→ **Description of the task**
Output exactly the lines from the one with "MOZA Racing KS PRO 模擬賽" through the last line of the data below, both included, and nothing more.

→ **Given records**
[Start of Attachment]
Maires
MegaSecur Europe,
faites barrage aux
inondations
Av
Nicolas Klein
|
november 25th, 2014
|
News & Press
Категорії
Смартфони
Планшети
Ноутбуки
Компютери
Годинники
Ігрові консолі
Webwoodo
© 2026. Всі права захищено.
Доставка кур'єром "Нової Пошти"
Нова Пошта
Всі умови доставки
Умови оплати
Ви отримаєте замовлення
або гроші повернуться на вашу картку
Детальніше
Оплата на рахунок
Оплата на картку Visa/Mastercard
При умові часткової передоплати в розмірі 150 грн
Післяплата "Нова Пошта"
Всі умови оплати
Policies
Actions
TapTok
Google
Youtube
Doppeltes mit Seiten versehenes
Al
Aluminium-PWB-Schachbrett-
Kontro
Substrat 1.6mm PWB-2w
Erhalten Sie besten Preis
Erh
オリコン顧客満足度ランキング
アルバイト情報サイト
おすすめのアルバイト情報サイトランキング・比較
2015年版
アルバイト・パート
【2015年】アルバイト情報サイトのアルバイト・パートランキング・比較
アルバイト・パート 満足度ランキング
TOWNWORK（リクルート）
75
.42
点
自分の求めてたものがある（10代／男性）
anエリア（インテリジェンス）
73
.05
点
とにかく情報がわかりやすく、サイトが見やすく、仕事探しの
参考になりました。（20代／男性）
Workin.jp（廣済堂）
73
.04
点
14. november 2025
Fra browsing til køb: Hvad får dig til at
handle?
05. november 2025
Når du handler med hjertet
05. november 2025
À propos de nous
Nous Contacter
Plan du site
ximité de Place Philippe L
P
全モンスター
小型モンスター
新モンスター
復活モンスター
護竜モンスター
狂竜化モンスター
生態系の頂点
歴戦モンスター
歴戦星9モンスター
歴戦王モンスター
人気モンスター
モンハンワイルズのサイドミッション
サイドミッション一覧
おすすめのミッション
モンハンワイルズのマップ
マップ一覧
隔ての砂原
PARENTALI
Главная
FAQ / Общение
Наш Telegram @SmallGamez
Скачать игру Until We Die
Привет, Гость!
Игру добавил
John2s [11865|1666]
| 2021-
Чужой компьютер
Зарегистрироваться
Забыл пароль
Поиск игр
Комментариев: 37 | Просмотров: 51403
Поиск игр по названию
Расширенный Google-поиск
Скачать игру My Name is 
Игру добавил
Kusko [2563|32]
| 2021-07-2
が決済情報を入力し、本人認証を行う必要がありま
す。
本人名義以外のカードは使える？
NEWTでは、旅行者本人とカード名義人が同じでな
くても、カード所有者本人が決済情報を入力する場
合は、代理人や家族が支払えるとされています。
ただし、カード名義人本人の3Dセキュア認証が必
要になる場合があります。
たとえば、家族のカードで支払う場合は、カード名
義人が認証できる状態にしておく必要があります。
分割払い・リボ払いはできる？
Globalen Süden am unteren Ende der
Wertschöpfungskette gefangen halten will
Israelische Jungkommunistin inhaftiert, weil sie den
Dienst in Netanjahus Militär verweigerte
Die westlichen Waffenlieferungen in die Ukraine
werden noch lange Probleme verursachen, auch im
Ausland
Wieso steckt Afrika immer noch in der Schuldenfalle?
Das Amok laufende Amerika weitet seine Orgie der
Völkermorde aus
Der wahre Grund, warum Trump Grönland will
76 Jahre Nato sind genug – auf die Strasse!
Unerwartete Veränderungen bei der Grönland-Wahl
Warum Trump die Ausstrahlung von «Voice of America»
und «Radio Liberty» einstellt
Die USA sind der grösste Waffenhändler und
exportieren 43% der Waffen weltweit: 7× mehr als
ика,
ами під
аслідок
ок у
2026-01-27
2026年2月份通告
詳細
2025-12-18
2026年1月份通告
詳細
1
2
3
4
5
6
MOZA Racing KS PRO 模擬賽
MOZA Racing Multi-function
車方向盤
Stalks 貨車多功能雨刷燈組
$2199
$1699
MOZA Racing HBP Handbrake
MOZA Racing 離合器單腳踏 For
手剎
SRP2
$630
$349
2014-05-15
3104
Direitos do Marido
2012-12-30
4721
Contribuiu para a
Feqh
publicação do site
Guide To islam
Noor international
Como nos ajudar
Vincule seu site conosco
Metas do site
[End of Attachment]
→ **The completed task**
MOZA Racing KS PRO 模擬賽
MOZA Racing Multi-function
車方向盤
Stalks 貨車多功能雨刷燈組
$2199
$1699
MOZA Racing HBP Handbrake
MOZA Racing 離合器單腳踏 For
手剎
SRP2
$630
$349
2014-05-15
3104
Direitos do Marido
2012-12-30
4721
Contribuiu para a
Feqh
publicação do site
Guide To islam
Noor international
Como nos ajudar
Vincule seu site conosco
Metas do site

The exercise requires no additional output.